Was ist eine Honorarabrechnung? Aufklärung

Was ist eine Honorarabrechnung

Geschichtliche Einordnung

Der Begriff Honorar leitet sich von dem römischen Wort „Honorarium“ ab, welches soviel bedeutet wie Ehrenlohn oder Ehrengeschenk. Zu zahlen war dies im Rahmen einer rechtsberatenden Tätigkeit. Hierhinter stand jedoch kein Entgelt, da es als Ehre angesehen wurde, Rechtsrat zu leisten. Die Motive waren vielmehr eine bessere soziale und politische Stellung zu erreichen. Jedoch durfte eine Ehrengabe angenommen werden. Dies wurde zur üblichen Geste.

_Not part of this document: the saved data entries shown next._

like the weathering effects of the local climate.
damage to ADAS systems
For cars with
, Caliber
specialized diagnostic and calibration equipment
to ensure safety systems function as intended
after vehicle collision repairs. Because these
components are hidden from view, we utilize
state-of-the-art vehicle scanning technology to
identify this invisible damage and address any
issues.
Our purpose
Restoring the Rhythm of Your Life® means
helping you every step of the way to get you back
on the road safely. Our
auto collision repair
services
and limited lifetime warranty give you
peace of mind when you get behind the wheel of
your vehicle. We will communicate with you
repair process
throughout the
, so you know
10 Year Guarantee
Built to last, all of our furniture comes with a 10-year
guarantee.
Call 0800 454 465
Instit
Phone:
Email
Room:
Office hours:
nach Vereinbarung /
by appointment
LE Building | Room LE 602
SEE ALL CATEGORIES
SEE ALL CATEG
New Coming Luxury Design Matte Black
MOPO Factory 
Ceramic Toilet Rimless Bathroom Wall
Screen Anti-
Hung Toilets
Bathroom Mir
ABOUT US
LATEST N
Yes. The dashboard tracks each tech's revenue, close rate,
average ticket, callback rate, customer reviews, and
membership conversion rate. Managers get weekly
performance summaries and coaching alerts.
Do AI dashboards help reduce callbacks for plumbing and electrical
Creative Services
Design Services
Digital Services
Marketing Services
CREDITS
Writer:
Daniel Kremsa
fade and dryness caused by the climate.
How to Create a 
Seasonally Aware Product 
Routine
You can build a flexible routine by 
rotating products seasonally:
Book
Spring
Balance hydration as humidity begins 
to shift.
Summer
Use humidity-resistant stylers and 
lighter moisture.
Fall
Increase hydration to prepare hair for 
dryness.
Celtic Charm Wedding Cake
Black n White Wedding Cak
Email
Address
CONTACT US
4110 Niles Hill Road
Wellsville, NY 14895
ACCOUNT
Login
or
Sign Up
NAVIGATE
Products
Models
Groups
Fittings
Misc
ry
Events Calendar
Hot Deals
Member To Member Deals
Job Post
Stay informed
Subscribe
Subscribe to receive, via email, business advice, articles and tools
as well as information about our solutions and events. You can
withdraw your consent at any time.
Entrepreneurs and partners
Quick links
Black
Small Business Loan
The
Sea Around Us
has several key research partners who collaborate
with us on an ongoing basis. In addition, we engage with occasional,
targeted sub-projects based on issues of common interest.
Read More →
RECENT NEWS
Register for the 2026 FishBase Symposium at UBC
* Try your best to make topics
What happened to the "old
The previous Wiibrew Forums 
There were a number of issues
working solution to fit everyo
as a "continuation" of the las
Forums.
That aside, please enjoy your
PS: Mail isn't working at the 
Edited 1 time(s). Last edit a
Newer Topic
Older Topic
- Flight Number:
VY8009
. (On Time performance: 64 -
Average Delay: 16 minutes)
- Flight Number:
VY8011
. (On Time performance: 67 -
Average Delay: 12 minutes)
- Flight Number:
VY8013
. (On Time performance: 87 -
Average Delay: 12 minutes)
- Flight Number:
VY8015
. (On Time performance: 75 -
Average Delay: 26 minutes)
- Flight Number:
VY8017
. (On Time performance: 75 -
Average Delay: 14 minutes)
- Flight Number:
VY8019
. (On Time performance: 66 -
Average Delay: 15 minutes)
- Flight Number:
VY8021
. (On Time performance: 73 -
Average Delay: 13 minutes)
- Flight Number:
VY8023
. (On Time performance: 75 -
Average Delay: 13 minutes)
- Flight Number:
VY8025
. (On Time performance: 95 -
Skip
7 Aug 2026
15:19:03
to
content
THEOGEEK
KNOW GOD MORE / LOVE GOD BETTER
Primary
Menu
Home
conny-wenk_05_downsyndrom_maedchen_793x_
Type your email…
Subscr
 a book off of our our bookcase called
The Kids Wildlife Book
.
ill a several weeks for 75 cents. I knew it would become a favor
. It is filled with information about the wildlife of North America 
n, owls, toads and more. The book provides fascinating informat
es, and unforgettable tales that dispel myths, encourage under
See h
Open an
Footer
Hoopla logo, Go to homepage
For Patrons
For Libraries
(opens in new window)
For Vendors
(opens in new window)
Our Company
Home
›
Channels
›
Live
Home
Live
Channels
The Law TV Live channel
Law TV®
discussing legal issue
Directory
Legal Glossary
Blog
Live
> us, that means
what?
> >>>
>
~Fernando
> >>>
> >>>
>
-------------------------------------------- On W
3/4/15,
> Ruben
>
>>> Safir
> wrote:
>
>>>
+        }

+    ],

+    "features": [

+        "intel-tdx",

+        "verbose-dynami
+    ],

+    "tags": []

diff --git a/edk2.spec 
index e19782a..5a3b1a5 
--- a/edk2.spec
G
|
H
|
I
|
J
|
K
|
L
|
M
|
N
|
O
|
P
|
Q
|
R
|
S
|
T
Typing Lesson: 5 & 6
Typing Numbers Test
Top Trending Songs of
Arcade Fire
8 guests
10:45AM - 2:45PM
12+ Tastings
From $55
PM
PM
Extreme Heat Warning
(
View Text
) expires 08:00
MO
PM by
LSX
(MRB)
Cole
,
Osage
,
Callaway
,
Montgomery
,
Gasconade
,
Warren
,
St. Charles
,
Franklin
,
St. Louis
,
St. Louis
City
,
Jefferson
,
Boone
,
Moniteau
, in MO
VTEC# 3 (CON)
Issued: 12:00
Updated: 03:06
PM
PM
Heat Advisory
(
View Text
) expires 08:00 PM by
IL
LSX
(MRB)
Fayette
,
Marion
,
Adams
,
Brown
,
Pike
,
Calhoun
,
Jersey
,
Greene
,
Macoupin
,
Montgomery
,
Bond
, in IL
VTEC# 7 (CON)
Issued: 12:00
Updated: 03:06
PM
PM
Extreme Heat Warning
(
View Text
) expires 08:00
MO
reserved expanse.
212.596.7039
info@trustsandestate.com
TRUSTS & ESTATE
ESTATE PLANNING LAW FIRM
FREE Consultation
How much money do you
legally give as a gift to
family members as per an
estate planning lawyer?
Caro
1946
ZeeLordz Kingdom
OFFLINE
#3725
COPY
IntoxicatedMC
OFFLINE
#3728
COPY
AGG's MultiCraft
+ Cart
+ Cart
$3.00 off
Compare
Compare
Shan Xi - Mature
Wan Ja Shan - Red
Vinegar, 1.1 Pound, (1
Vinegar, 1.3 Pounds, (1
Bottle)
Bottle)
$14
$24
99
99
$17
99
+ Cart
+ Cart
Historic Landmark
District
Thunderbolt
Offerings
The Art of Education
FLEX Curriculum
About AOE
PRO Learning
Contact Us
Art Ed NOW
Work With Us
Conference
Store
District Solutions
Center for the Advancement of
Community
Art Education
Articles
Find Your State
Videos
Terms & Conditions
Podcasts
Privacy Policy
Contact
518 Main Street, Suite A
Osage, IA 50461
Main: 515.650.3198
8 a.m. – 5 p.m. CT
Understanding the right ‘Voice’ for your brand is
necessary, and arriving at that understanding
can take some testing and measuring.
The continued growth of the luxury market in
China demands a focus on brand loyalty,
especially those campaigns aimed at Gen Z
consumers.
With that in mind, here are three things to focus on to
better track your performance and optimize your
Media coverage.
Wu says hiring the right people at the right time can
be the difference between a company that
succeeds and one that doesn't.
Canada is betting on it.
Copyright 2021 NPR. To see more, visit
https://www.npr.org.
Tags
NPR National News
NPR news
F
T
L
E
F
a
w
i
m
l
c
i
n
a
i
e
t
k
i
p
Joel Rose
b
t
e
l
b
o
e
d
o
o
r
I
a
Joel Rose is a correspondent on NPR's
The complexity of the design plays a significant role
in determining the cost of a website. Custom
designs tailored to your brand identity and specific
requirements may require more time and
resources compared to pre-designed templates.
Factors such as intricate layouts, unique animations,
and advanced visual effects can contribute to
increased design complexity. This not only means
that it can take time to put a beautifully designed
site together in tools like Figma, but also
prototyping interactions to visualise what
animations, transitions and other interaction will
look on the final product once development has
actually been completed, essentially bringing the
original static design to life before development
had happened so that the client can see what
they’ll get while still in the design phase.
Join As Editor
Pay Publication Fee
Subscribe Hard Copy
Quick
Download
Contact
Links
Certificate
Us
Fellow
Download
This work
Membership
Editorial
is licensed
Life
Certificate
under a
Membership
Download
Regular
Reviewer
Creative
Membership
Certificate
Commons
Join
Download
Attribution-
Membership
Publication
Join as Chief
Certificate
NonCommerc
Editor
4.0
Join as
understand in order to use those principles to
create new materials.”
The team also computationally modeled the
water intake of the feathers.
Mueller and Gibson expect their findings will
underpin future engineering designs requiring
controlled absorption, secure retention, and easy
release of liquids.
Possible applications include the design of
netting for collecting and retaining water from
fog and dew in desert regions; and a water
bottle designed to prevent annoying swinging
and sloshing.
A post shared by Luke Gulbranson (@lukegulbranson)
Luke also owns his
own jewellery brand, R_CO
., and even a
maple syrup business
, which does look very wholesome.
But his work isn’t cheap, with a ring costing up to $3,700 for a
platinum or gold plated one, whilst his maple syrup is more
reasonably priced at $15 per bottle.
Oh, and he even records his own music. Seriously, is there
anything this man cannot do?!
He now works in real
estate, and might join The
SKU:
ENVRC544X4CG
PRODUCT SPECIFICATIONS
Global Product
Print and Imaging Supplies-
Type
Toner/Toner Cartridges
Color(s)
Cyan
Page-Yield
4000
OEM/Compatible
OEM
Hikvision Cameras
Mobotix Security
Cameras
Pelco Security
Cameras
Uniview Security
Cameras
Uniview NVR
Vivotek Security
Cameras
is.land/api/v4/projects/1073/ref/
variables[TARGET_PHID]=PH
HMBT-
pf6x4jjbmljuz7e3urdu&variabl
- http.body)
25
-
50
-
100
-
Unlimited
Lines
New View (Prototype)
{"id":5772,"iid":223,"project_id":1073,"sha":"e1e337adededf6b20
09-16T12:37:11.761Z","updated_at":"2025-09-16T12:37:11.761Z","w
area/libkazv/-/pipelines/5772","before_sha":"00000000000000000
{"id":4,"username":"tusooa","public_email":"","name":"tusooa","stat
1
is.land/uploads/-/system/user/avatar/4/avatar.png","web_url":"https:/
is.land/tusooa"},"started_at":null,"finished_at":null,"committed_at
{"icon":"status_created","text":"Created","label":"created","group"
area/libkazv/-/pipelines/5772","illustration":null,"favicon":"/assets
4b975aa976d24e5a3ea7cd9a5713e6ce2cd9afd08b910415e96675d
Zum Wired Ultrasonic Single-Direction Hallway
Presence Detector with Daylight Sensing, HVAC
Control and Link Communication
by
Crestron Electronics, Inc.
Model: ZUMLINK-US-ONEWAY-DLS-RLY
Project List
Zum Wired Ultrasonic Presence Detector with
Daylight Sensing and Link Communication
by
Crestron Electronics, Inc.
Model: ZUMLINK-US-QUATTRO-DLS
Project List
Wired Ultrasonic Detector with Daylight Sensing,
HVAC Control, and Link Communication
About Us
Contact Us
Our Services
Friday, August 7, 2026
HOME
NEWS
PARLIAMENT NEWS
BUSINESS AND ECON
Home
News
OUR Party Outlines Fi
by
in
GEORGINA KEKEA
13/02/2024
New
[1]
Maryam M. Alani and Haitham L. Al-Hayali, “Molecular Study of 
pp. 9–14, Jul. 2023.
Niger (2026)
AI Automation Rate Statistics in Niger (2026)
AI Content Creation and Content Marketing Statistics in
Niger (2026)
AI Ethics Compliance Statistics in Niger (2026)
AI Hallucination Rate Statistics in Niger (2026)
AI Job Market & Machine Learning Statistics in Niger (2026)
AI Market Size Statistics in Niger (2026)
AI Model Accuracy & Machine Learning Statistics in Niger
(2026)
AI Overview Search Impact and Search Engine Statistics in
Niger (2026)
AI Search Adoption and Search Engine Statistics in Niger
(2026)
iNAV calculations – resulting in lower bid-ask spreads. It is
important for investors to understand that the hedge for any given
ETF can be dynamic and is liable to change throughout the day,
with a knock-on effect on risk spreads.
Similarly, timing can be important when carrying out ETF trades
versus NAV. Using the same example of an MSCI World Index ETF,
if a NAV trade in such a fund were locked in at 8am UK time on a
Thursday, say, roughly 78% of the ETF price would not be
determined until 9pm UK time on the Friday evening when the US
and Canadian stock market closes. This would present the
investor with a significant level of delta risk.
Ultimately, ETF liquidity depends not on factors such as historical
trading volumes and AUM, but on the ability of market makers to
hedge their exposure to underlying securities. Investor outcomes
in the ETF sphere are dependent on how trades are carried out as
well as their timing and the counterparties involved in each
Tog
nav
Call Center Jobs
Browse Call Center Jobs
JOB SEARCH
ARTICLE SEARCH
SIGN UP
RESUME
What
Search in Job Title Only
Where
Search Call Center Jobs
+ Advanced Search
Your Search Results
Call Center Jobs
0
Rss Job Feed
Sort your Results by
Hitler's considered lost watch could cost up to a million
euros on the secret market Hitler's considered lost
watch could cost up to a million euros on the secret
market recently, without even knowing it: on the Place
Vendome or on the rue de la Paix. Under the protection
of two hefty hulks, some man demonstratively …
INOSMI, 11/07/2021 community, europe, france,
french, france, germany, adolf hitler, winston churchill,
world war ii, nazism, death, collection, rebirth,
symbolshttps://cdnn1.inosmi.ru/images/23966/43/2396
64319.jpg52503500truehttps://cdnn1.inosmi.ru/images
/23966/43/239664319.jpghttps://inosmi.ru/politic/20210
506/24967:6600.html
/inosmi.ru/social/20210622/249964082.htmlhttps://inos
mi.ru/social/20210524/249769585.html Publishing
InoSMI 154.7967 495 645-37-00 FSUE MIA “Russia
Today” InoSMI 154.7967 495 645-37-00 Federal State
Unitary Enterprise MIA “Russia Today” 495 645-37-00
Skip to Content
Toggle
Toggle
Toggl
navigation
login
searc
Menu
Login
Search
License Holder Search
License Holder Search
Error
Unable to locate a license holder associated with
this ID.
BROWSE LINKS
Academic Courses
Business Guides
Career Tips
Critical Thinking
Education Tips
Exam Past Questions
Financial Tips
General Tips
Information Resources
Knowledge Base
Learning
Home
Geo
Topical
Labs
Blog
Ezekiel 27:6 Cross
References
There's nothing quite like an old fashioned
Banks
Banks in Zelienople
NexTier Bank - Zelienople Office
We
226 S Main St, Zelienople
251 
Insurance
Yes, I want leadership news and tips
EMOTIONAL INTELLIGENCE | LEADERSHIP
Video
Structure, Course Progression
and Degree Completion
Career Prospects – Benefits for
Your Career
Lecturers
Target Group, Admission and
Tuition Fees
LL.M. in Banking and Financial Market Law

Abrechnung und Geltungsbereich

In bestimmten Berufen ist es üblich, eine Honorarabrechnung zu schreiben. Der Begriff des Honorars steht hierbei für eine direkte Vergütung, welche auf eine erbrachte Arbeitsleistung erfolgt. Wer eine Honorarabrechnung ausstellt, kann diese nach vorheriger Vereinbarung aufsetzen oder es kann ein sogenanntes Erfolgshonorar besprochen werden. Ein Honorar kann im übrigen auch als Ersatz für Provisionen oder andere, besondere Leistungen herangezogen werden. Wird die Zahlung angewiesen, so erfolgt diese über die sogenannte Honorarnote. Üblich sind Honorarabrechnungen in Bereichen freier Berufe. Dies gilt zum Beispiel für Ärzte, Künstler, Anwälte oder Architekten. Auch Therapeuten, Steuer- und Unternehmensberater sowie Autoren oder Ingenieure stellen Honorarabrechnungen aus. Im Bereich der nicht freien Berufe können vor allem Parlamentarier, Redner oder Finanzberater die Honorarabrechnung verwenden. Honorarabrechnungen sind somit die Grundlage für die Entgeltzahlung im Gegensatz zur Lohn- oder Gehaltsabrechnung eines klassischen Angestellten.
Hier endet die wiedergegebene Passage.